Post # 951

Being a Leader Is Actually All About RELATIONSHIPS.

It has been my observation, over the years, that many leaders rank low on empathy. They understand it intellectually, they just don’t pay enough attention, ask the right questions or comprehend that it is not just about what your colleagues think, but about how they FEEL. As you think about how you exhibit genuine empathy here are five questions for you to contemplate.

1  Do you show a genuine interest in what each of your professionals wants to achieve with their careers? Think about each member of your team. Are some individuals, with a lot of potential, performing at levels far below where they should? Providing personal COACHING and paying close attention to what your professionals need in developing their careers is a critical part of any leader’s role.

2  Do you show an INTEREST in the things that mean the most to your people in their personal lives? All of the people in your group have personal lives that are very important to them. The qualities it takes to develop and nurture any successful relationship, are the exact same as required to develop and nurture a successful team. We may need to reflect upon whom we spend more time with during the average working week, our spouses or our teammates.

3  Are you there for your colleagues in their times of personal or professional crisis? Every so often all of us confront crises and make important transitions in our lives. Right now, as you read this, it is very likely that some member of your team is facing some significant issue or transition. If you are even aware of it, what kind of SUPPORT are you offering?

4  Do you informally “CHECK-IN” with each of your colleagues? There are those situations when work commitments get over-powering, when our internal systems seem to make it harder to get anything done, or when a technology glitch makes us wish for simpler times. Do you notice when team members are frustrated or distracted and take time to check in with them?

5  Do you OFFER TO HELP when some member of your team clearly needs it? And by help, I don’t mean sparing a few minutes to be a sympathetic listener. I mean as busy as you are, are you willing to take on some of your colleague’s headaches to help him or her through a rough period?

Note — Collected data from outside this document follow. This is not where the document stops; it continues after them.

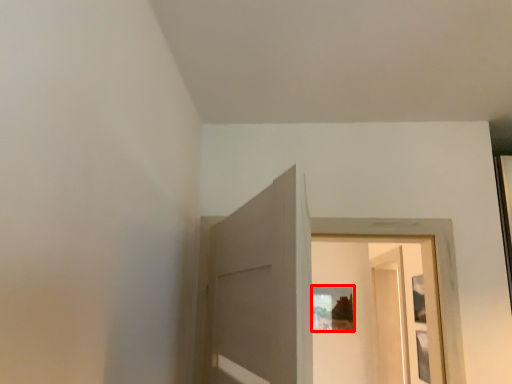 Question: From the image's perspective, considering the relative positions of picture frame (annotated by the red box) and screen door in the image provided, where is picture frame (annotated by the red box) located with respect to the staircase?

Choices:
 (A) above
 (B) below

Answer: (B) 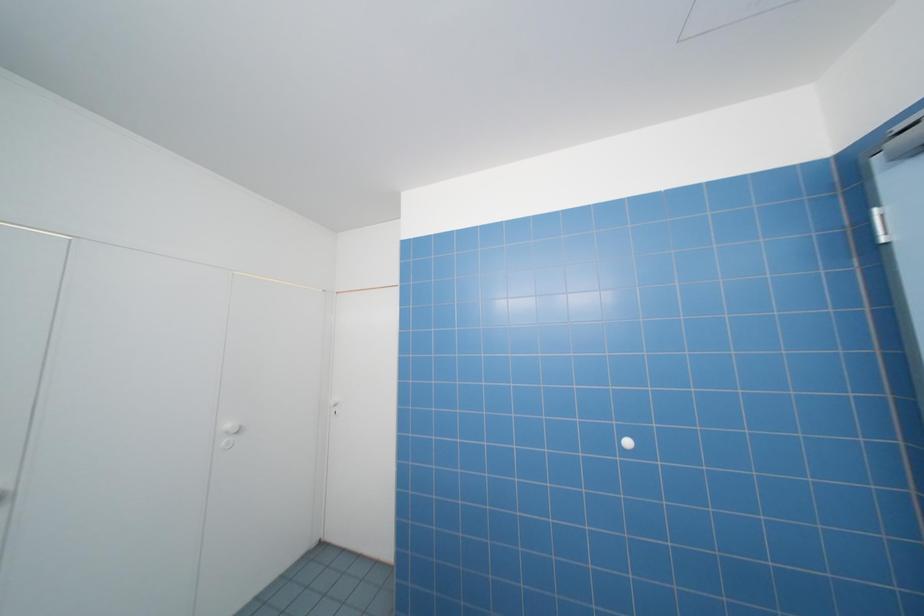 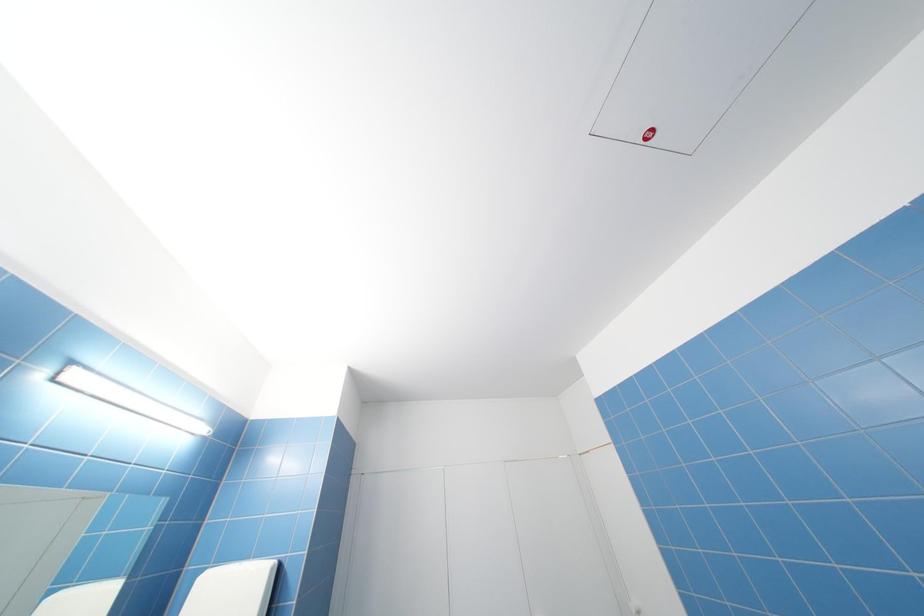 How did the camera likely rotate?

The camera's rotation is toward left-up. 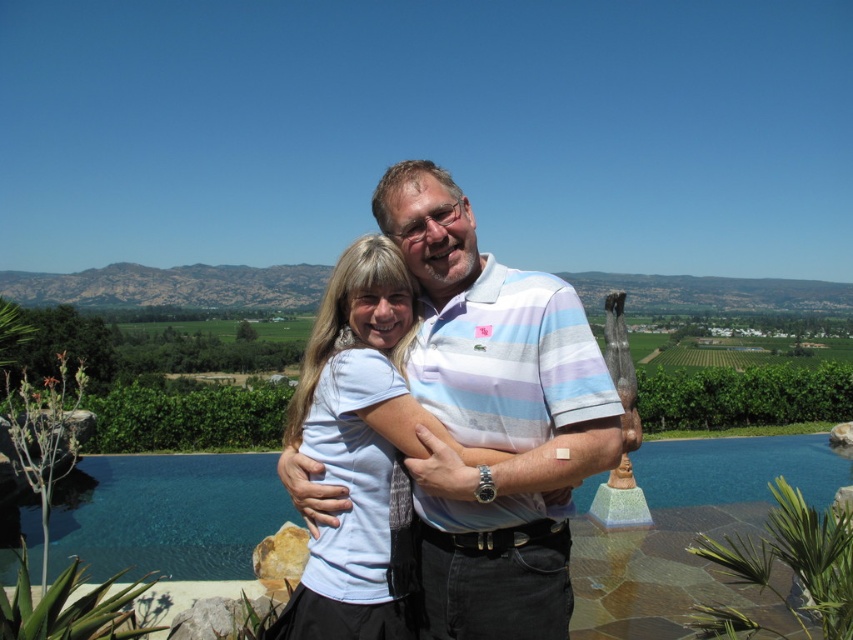 Question: Does white cotton shirt at center lie behind white matte shirt at center?

Choices:
 (A) yes
 (B) no

Answer: (A)

Question: Which object appears farthest from the camera in this image?

Choices:
 (A) white matte shirt at center
 (B) white cotton shirt at center

Answer: (B)

Question: Considering the relative positions of white cotton shirt at center and white matte shirt at center in the image provided, where is white cotton shirt at center located with respect to white matte shirt at center?

Choices:
 (A) below
 (B) above

Answer: (B)

Question: Does white cotton shirt at center come in front of white matte shirt at center?

Choices:
 (A) yes
 (B) no

Answer: (B)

HERE’S THE THING If you truly seek to lead people, I believe it all starts with determining whether you are prepared to spend time building and nurturing a relationship, above and beyond other urgencies. One of the things I observe is that those who lead don’t always pay attention to the tremendously important role that relationships play in inspiring the success and satisfaction of those on their team. And might this have something to do with WHY you lose good people?